In honor of National Women’s History Month, each week Ploughshares Fund will be honoring the women who have been instrumental in advocating for nuclear nonproliferation and recognizing future leaders in the field. This week we look at how one woman is continuing the work her grandmother started 30 years ago. Rachel Pike, granddaughter of our founder Sally Lilienthal and current Ploughshares Fund Board Member, was gracious enough to answer our questions.
Ploughshares Fund: What led to your interest in nuclear security? Why did you decide to join the Ploughshares Fund Board of Directors?

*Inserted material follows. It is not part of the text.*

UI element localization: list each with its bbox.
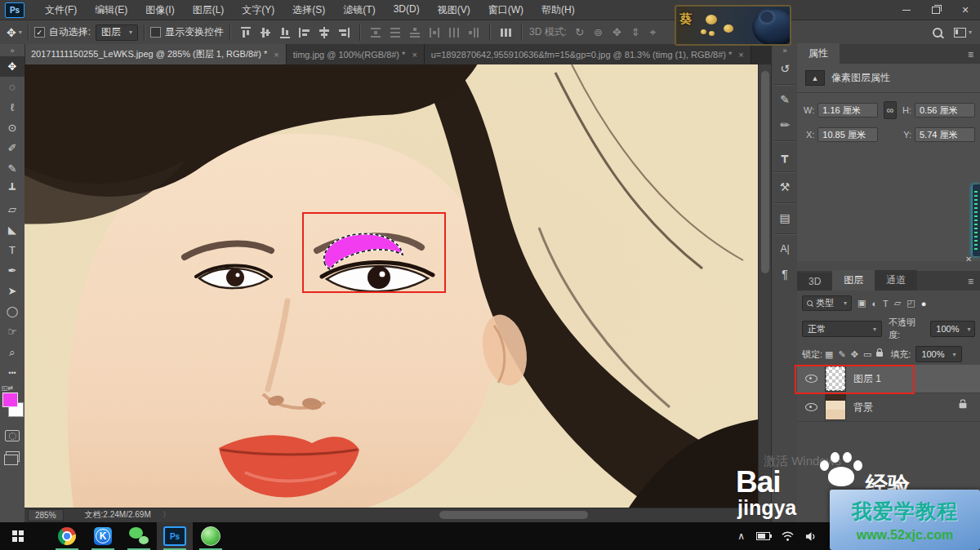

Rachel Pike: I grew up hearing about Ploughshares Fund and its grantees. When I was very young I’m not sure if I fully realized the scope of the issue and its transformation over time. I remember very clearly in my senior year of high school discussing the tense situation between India and Pakistan related to Kashmir. My teacher explained that one of the avenues for “resolving” the dispute is the potential use of nuclear weapons. I think that was the first time I understood nuclear security to be important to my generation. Ploughshares Fund is working to ensure that nuclear weapons are never used again. I’m delighted to support their work by serving on the board.
PF: How has your grandmother – Sally Lilienthal – influenced you? Why do you think it is important to carry on her legacy?
RP: My grandmother was a force! She fought for things that mattered to her (including having cream puffs for dessert on Christmas Eve). I miss her very, very much. Working with Ploughshares Fund is the best thing I can imagine doing to carry on her legacy and her fight against nuclear proliferation. For her, nuclear security was the most complicated and pressing issue of the 1980’s and 1990’s. It is no different today. In fact, I would argue that nuclear security serves as a crucial template for fights against other global threats that require cooperation and advocacy across geopolitical borders.
PF: Which women have inspired you over the years, whether from nonproliferation or outside that issue area?
RP: My grandmother, of course!
PF: What, if anything, do you see is currently lacking in the nuclear security arena and efforts to reduce nuclear threats. What steps need to be taken to fill the need?
RP: My biggest concern with nuclear nonproliferation is that the message may not speak to my generation. We attached the idea of nuclear weapons to the Cold War. We need to figure out how to effectively communicate that this is a global issue that extends to many of the major conflict zones in the world and that reducing the number and spread of weapons is critical to achieving peace in those areas.
On a lighter note, I think “End of World”, a very silly viral video, was one of the funnier ways of addressing how destructive nuclear weapons can be. I still quote it!
PF: You have a PhD in atmospheric chemistry computer modeling. Do you think your scientific background informs your thinking on nuclear weapons? How?
RP: I’m certainly not a nuclear physicist! In terms of thinking about the issue, however, I do tend to approach problems like a scientist. For Ploughshares Fund, that means reducing the variables (obstacles) in creating meaningful change, and measuring the results along the way.
PF: What progress do you think we can see on global nuclear weapons policy in your lifetime?
RP: I think we should work towards a world completely free of nuclear weapons.
Many thanks to Ploughshares Fund Board Member Rachel Pike for answering our questions.